The company has agreed to pay a six-figure sum to charities in St Andrews and America after the brand was the subject of a suit filed in the United States by the Links Trust.

Streetwear was about to release a clothing range that claimed to be official ‘St Andrews’ merchandise. The consignment was worth around $3m and featured the St Andrews trademark.

The Trust makes between £3.5-£4 million a year in royalty profits from an exclusive agreement with Brooks Brothers of New York to sell clothing using the ‘St Andrews’ and ‘St Andrews Links Trust’ trademarks and filed the suit as Streetwear Inc. were not entitled to use the trademark.

The two sides agreed that the company could sell the collection provided any profits would be split 50-50 between US charities and the St Andrews Community trust and no further clothes were manufactured using the brands.

A statement from the Links Trust said: “After initial contact, St Andrews Links ascertained Streetwear Inc had produced and were actively marketing a clothing line bearing the St Andrews mark.

“Streetwear Inc believed they had a right to use the St Andrews mark because a third party purported to sell them that right.”

After discussions, Streetwear agreed to seek “a favourable solution that would not result in the matter proceeding through the United States’ court system.”

“St Andrews Links has now reached a satisfactory resolution, which requires Streetwear Inc to phase out all use of the trademark. The settlement also provides for a significant sum of money be donated to charities in St Andrews, Scotland and 
the USA.”

The debate over the trademarking of the name of St Andrews has been ongoing for a number of months. The Links Trust made an application to register the name ‘St Andrews’ as a trademark last November in an attempt to prevent what have been described as “companies which seek to exploit the good name of St Andrews but make no contribution of any kind to the town.”

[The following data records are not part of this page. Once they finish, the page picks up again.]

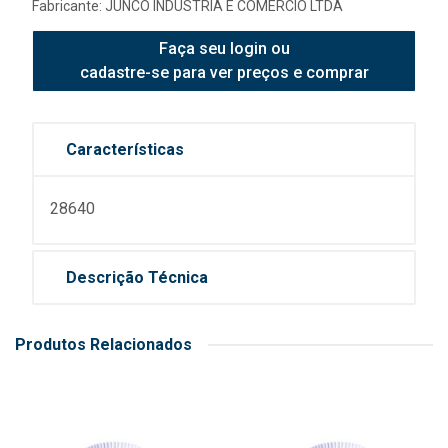
Fabricante:
JUNCO INDUSTRIA E COMERCIO LTDA
Faça seu login ou
cadastre-se para ver preços e comprar
Características
28640
Descrição Técnica
Produtos Relacionados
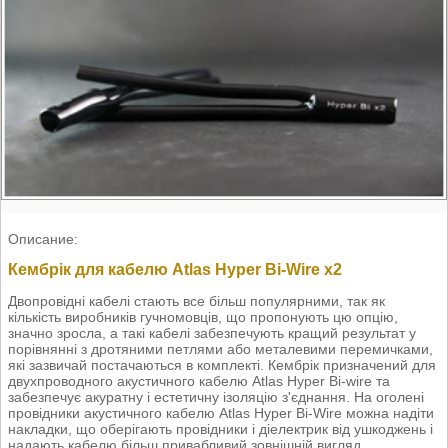
Описание:
Кембрік для кабелю Atlas Hyper Bi-Wire x2
Двопровідні кабелі стають все більш популярними, так як
кількість виробників гучномовців, що пропонують цю опцію,
значно зросла, а такі кабелі забезпечують кращий результат у
порівнянні з дротяними петлями або металевими перемичками,
які зазвичай постачаються в комплекті. Кембрік призначений для
двухпроводного акустичного кабелю Atlas Hyper Bi-wire та
забезпечує акуратну і естетичну ізоляцію з'єднання. На оголені
провідники акустичного кабелю Atlas Hyper Bi-Wire можна надіти
накладки, що оберігають провідники і діелектрик від ушкоджень і
надають кабелю більш привабливий зовнішній вигляд.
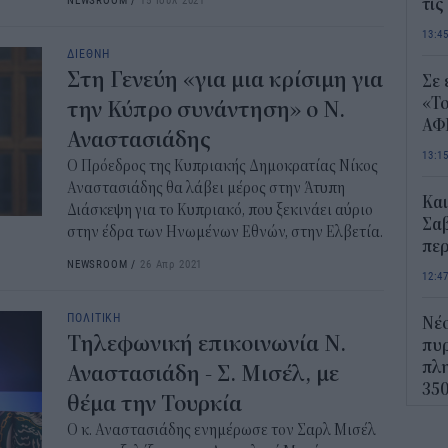
τις
13:4
ΔΙΕΘΝΗ
Στη Γενεύη «για μια κρίσιμη για
Σε 
«Το
την Κύπρο συνάντηση» ο Ν.
ΑΦ
Αναστασιάδης
13:1
O Πρόεδρος της Κυπριακής Δημοκρατίας Νίκος
Αναστασιάδης θα λάβει μέρος στην Άτυπη
Και
Διάσκεψη για το Κυπριακό, που ξεκινάει αύριο
Σαβ
στην έδρα των Ηνωμένων Εθνών, στην Ελβετία.
περ
NEWSROOM
/
26 Απρ 2021
12:4
ΠΟΛΙΤΙΚΗ
Νέο
Τηλεφωνική επικοινωνία Ν.
πυρ
πλη
Αναστασιάδη - Σ. Μισέλ, με
350
θέμα την Τουρκία
12:1
Ο κ. Αναστασιάδης ενημέρωσε τον Σαρλ Μισέλ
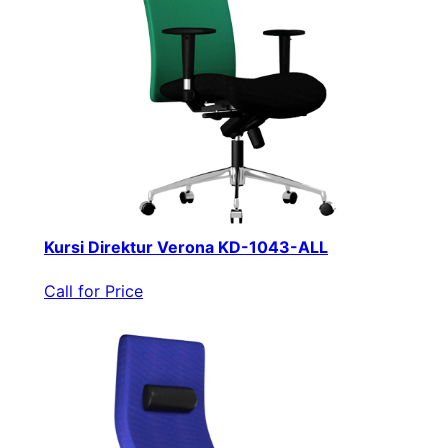
Kursi Direktur Verona KD-1043-ALL
Call for Price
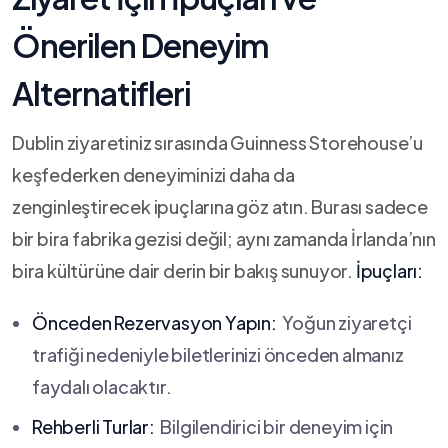
Önerilen Deneyim⁣
Alternatifleri
Dublin ziyaretiniz sırasında Guinness Storehouse’u⁢
keşfederken deneyiminizi daha da
zenginleştirecek ipuçlarına göz atın. Burası sadece
⁢bir bira fabrika gezisi değil; aynı zamanda ​İrlanda’nın
bira kültürüne dair derin ⁤bir bakış sunuyor.
İpuçları:
Önceden Rezervasyon ​Yapın:
‌ Yoğun ziyaretçi
trafiği nedeniyle biletlerinizi önceden almanız
faydalı olacaktır.
Rehberli Turlar:
​ Bilgilendirici‍ bir deneyim için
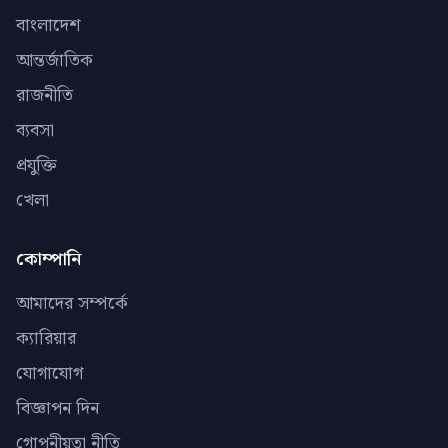
বাংলাদেশ
আন্তর্জাতিক
রাজনীতি
ব্যবসা
প্রযুক্তি
খেলা
কোম্পানি
আমাদের সম্পর্কে
ক্যারিয়ার
যোগাযোগ
বিজ্ঞাপন দিন
গোপনীয়তা নীতি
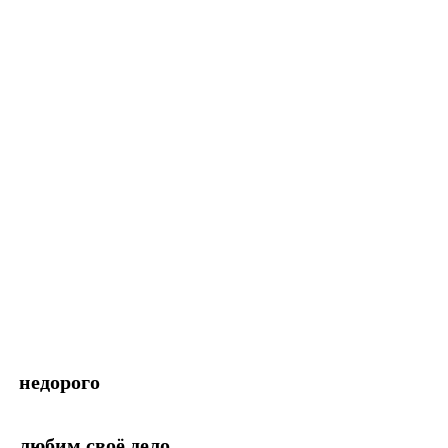
недорого
любим своё дело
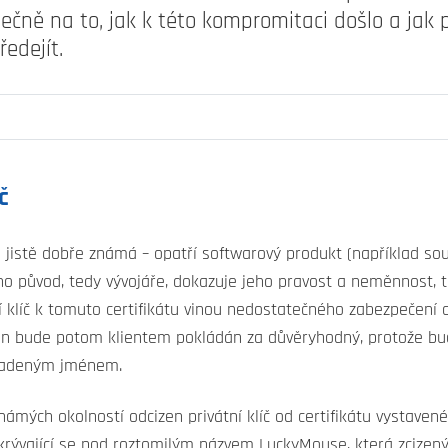
ečně na to, jak k této kompromitaci došlo a jak
edejít.
č
 jistě dobře známá – opatří softwarový produkt (například soub
jeho původ, tedy vývojáře, dokazuje jeho pravost a neměnnost,
 klíč k tomuto certifikátu vinou nedostatečného zabezpečení o
en bude potom klientem pokládán za důvěryhodný, protože bu
ukradeným jménem.
námých okolností odcizen privátní klíč od certifikátu vystave
ývající se pod roztomilým názvem LuckyMouse, která zcizený c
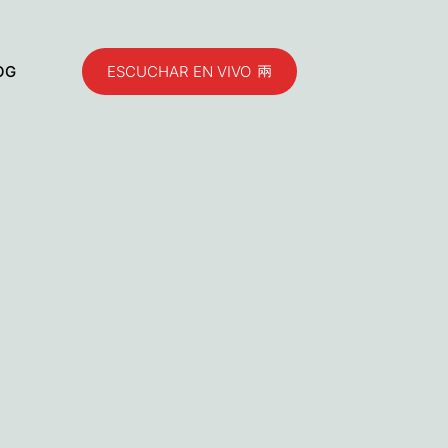
OG
ESCUCHAR EN VIVO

A 130-year-old golf club manufacturer, the St Andrews Golf Company, was blocked from using a number of trademarks, a move which Ewen Glen, chief executive of the company, branded “absolutely outrageous.” Sir Menzies Campbell, local MP and trustee to the St Andrews Links Trust has defended its attempt to trademark the name of the town.

Tensions increased when a new golf course at Feddinch mains, St Andrews International Golf Club, won the right to use the name St Andrews as part of its web address. Ewan McKay, director of the new club, argued that the Trust has no right to claim ownership over the name.

The legal battle with Streetwear is the latest incident in the fight by the Trust to trademark the name.

St Andrews Links Trust chief executive Euan Loudon commented: “The links courses at St Andrews are the oldest and most renowned in the world. Their desirability has led to a number of individuals and businesses, both in Scotland and beyond, using our intellectual property and trading on local heritage, tradition and success without our permission.

“In order to protect our commercial interests we have a programme of trademark and brand protection. As part of that work we have a duty to track and enforce our intellectual property. We were alerted to a situation involving Streetwear and their marketing of a product bearing the St Andrews mark, which they were not permitted to use.”

“We would urge businesses trading on the name and reputation of St Andrews to be aware of the dangers of misrepresenting St Andrews and what it symbolises around the world,” added Mr Loudon.

“We have made significant investment to promote our commercial interests and, like all businesses holding intellectual property assets, have a duty to monitor the marketplace for infringing activity and to enforce our intellectual property as necessary.”